Overall, PTE disease remains prevalent among COVID-19 patients despite timely administration of thromboprophylactic therapy. The presence of hyperinflammatory activities, unique thrombotic locations as well as concurrent pulmonary parenchyma and vasculature aberrations in our PTE cohort implicate immunothrombosis as the principal mechanism of this novel phenomenon. We strongly recommend future researchers to elucidate this important clinical disease among our post- COVID vaccination populations.

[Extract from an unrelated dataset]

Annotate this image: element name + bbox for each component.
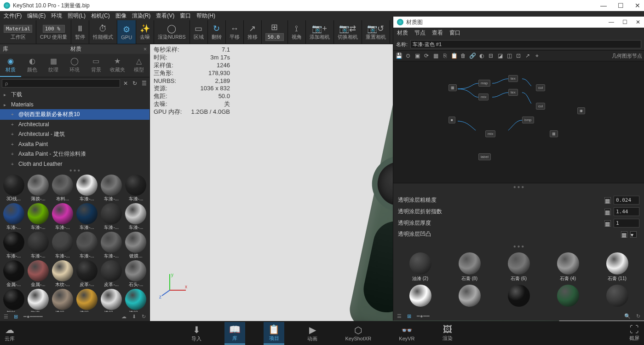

2019 年冠状病毒病(COVID-19)和肺血栓栓塞(PTE)疾病的共存给临床带来了巨大挑战。迄今为止,很少有研究涉及东南亚人群中的这一重要临床问题。本研究的目的如下:(1)描述 COVID-19 感染相关 PTE 疾病患者的临床特征和计算机断层扫描(CT)特征;(2)将这些参数与无 PTE 疾病的 COVID-19 患者进行比较。

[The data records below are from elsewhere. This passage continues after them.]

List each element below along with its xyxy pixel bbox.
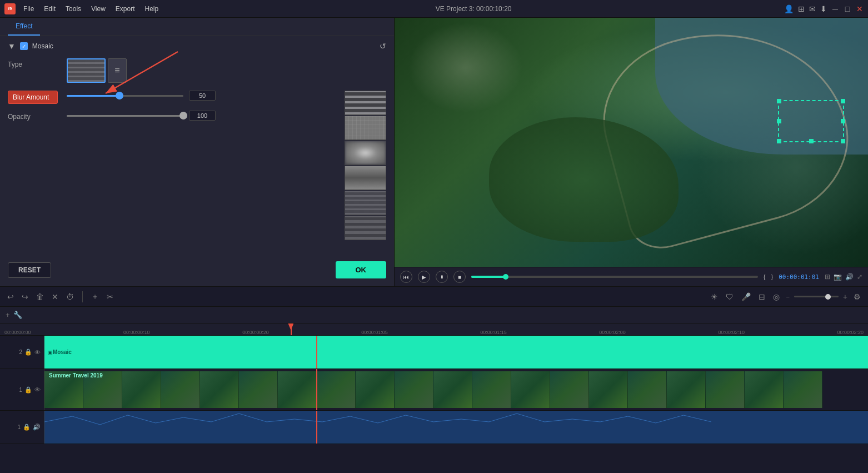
- opacity-slider[interactable]: [67, 115, 183, 117]
- fullscreen-icon[interactable]: ⤢: [857, 273, 862, 281]
- menu-items: File Edit Tools View Export Help: [19, 4, 163, 14]
- cut-icon[interactable]: ✕: [50, 291, 60, 303]
- thumb-9: [356, 371, 395, 408]
- type-item-5[interactable]: [345, 191, 386, 215]
- rewind-button[interactable]: ⏮: [400, 271, 412, 283]
- camera-icon[interactable]: 📷: [834, 273, 842, 281]
- close-button[interactable]: ✕: [856, 5, 864, 13]
- type-item-6[interactable]: [345, 216, 386, 240]
- track-eye-1[interactable]: 👁: [34, 386, 41, 393]
- bracket-left-icon[interactable]: {: [764, 273, 766, 280]
- menu-export[interactable]: Export: [111, 4, 139, 14]
- timeline-header: + 🔧: [0, 307, 868, 323]
- video-clip-label: Summer Travel 2019: [49, 372, 103, 379]
- ruler-mark-5: 00:00:02:00: [599, 330, 626, 335]
- menu-tools[interactable]: Tools: [61, 4, 86, 14]
- layout-icon[interactable]: ⊟: [757, 291, 767, 303]
- track-lock-audio[interactable]: 🔒: [23, 424, 31, 431]
- track-row-effect: 2 🔒 👁 ▣ Mosaic: [0, 336, 868, 369]
- opacity-row: Opacity: [8, 111, 336, 125]
- mosaic-checkbox[interactable]: ✓: [20, 42, 28, 50]
- pause-button[interactable]: ⏸: [436, 271, 448, 283]
- type-item-1[interactable]: [345, 91, 386, 115]
- menu-file[interactable]: File: [19, 4, 38, 14]
- timeline-area: + 🔧 00:00:00:00 00:00:00:10 00:00:00:20 …: [0, 306, 868, 473]
- type-item-4[interactable]: [345, 166, 386, 190]
- type-item-3[interactable]: [345, 141, 386, 165]
- slider-section: Blur Amount: [8, 91, 336, 240]
- track-label-2: 2 🔒 👁: [0, 336, 44, 369]
- type-list: [345, 91, 386, 240]
- zoom-bar[interactable]: [794, 296, 839, 297]
- zoom-out-icon[interactable]: −: [786, 293, 789, 300]
- profile-icon[interactable]: 👤: [784, 4, 794, 13]
- sun-icon[interactable]: ☀: [709, 291, 720, 303]
- type-thumb-blur-selected[interactable]: [67, 58, 106, 83]
- effect-tab[interactable]: Effect: [8, 18, 40, 36]
- zoom-thumb[interactable]: [825, 294, 831, 300]
- circle-icon[interactable]: ◎: [771, 291, 781, 303]
- blur-amount-value[interactable]: [189, 91, 216, 101]
- screenshot-icon[interactable]: ⊞: [825, 273, 830, 281]
- redo-icon[interactable]: ↪: [20, 291, 30, 303]
- main-area: Effect ▼ ✓ Mosaic ↺ Type: [0, 18, 868, 286]
- thumb-13: [511, 371, 550, 408]
- track-lock-2[interactable]: 🔒: [24, 348, 32, 356]
- video-background: [395, 18, 868, 267]
- progress-bar[interactable]: [471, 276, 758, 278]
- volume-icon[interactable]: 🔊: [845, 273, 854, 281]
- timer-icon[interactable]: ⏱: [64, 291, 76, 303]
- tl-magnet-icon[interactable]: 🔧: [13, 311, 22, 319]
- thumb-17: [667, 371, 706, 408]
- timeline-ruler: 00:00:00:00 00:00:00:10 00:00:00:20 00:0…: [0, 323, 868, 336]
- shield-icon[interactable]: 🛡: [724, 291, 735, 303]
- menu-help[interactable]: Help: [141, 4, 163, 14]
- menu-edit[interactable]: Edit: [39, 4, 60, 14]
- type-thumb-mosaic-alt[interactable]: ≡: [108, 58, 127, 83]
- reset-rotation-icon[interactable]: ↺: [380, 42, 386, 51]
- track-lock-1[interactable]: 🔒: [24, 386, 32, 394]
- tl-add-icon[interactable]: +: [6, 311, 10, 319]
- download-icon[interactable]: ⬇: [820, 4, 827, 13]
- minimize-button[interactable]: ─: [831, 5, 839, 13]
- mosaic-collapse-icon[interactable]: ▼: [8, 42, 16, 51]
- ruler-mark-3: 00:00:01:05: [361, 330, 388, 335]
- track-volume-audio[interactable]: 🔊: [33, 424, 41, 431]
- track-eye-2[interactable]: 👁: [34, 349, 41, 356]
- track-content-video: Summer Travel 2019: [44, 369, 868, 410]
- zoom-in-icon[interactable]: +: [843, 292, 847, 301]
- grid-icon[interactable]: ⊞: [798, 4, 805, 13]
- blur-amount-slider[interactable]: [67, 95, 183, 97]
- add-track-icon[interactable]: ＋: [89, 290, 101, 303]
- progress-thumb[interactable]: [503, 274, 508, 280]
- track-label-audio: 1 🔒 🔊: [0, 411, 44, 444]
- type-item-2[interactable]: [345, 116, 386, 140]
- mic-icon[interactable]: 🎤: [740, 291, 752, 303]
- delete-icon[interactable]: 🗑: [34, 291, 46, 303]
- opacity-value[interactable]: [189, 111, 216, 121]
- playhead-ruler: [291, 323, 292, 335]
- play-button[interactable]: ▶: [418, 271, 430, 283]
- ruler-mark-6: 00:00:02:10: [718, 330, 745, 335]
- undo-icon[interactable]: ↩: [6, 291, 16, 303]
- reset-button[interactable]: RESET: [8, 262, 51, 278]
- audio-clip[interactable]: [44, 411, 868, 444]
- track-label-1: 1 🔒 👁: [0, 369, 44, 410]
- time-display: 00:00:01:01: [779, 273, 819, 281]
- mail-icon[interactable]: ✉: [809, 4, 816, 13]
- bracket-right-icon[interactable]: }: [771, 273, 773, 280]
- ruler-mark-2: 00:00:00:20: [242, 330, 269, 335]
- toolbar-divider: [82, 291, 83, 302]
- maximize-button[interactable]: □: [844, 5, 851, 13]
- track-row-video: 1 🔒 👁 Summer Travel 2019: [0, 369, 868, 411]
- playback-bar: ⏮ ▶ ⏸ ■ { } 00:00:01:01 ⊞ 📷 🔊 ⤢: [395, 267, 868, 286]
- stop-button[interactable]: ■: [453, 271, 466, 283]
- menu-view[interactable]: View: [87, 4, 110, 14]
- thumb-19: [745, 371, 784, 408]
- settings-icon[interactable]: ⚙: [852, 291, 862, 303]
- mosaic-clip[interactable]: ▣ Mosaic: [44, 336, 868, 369]
- scissors-icon[interactable]: ✂: [105, 291, 115, 303]
- ok-button[interactable]: OK: [336, 261, 387, 278]
- progress-fill: [471, 276, 506, 278]
- type-panel: ≡: [67, 58, 127, 85]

这是一项回顾性研究,在马来西亚雪兰莪州的Tengku Ampuan Rahimah 医院进行。我们纳入了所有在 2021 年 4 月至 2021 年 5 月期间因疑似 PTE 疾病而接受 CT 肺动脉造影(CTPA)检查的 COVID-19 感染住院患者。由经过培训的数据收集员提取临床数据和实验室数据,由一名资深放射科医生分析 CT 图像。使用社会科学统计软件包(SPSS)版本 20 进行数据分析。

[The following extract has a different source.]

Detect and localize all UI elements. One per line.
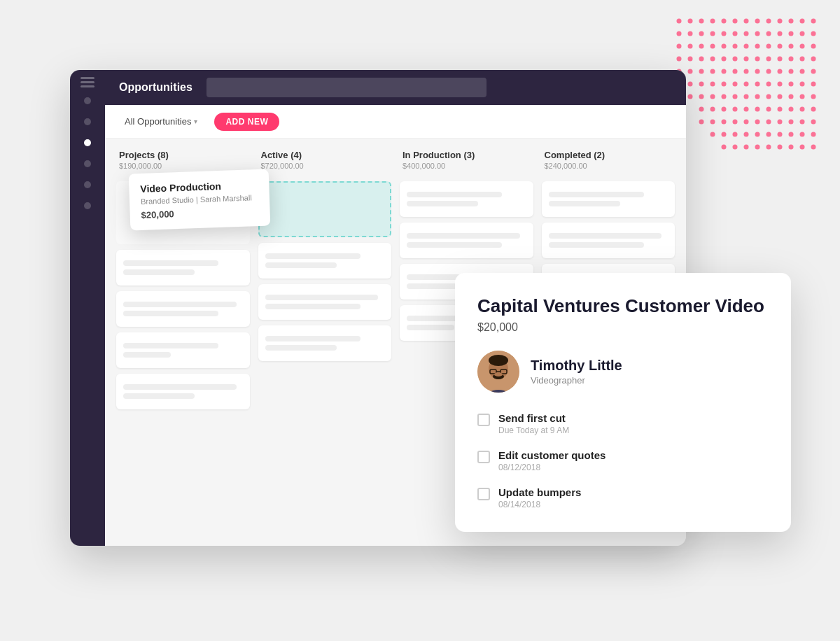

我们研究了 184 名疑似患有 PTE 疾病的 COVID-19 患者。CTPA 检查显示,共有 150 名患者(81.5%)同时患有 PTE 疾病。在 PTE 组中,最常见的合并症是糖尿病(n=78,52.0%)、高血压(n=66,44.0%)和血脂异常(n=25,16.7%)。与非 PTE 组相比,他们的病情通常更严重,因为他们在 CTPA 检查时报告的 COVID-19 疾病类别明显更高,p=0.042。不出所料,他们的重症监护病房和医院住院时间中位数均显著更长(分别为 8 天 vs. 3 天;p=0.021)和 14.5 天 vs. 12 天;p=0.006)。有趣的是,几乎所有患者在接受 CTPA 检查前都接受了治疗性抗凝或血栓预防治疗(n=173,94.0%)。此外,实验室数据分析显示,他们的 C 反应蛋白(CRP)峰值(中位数 124.1 vs. 82.1;p=0.027)和铁蛋白水平(中位数 1469 vs. 1229;p=0.024)明显更高。对 CT 特征的评估表明,COVID-19 肺炎模式(p<0.001)和肺血管病变(p<0.001)在 PTE 组中明显更严重。值得注意的是,最接近的肺血栓位于段(n=3,2.0%)和亚段肺动脉(n=147,98.0%)。此外,血栓主要发生在双侧肺,伴有多肺叶受累(n=95,63.3%)。
尽管及时进行了血栓预防治疗,COVID-19 患者中 PTE 疾病仍然很常见。在我们的 PTE 组中,存在高炎症活性、独特的血栓位置以及同时存在的肺实质和血管异常,提示免疫血栓形成是这一新现象的主要机制。我们强烈建议未来的研究人员阐明在我们的 COVID 疫苗接种人群中这一重要的临床疾病。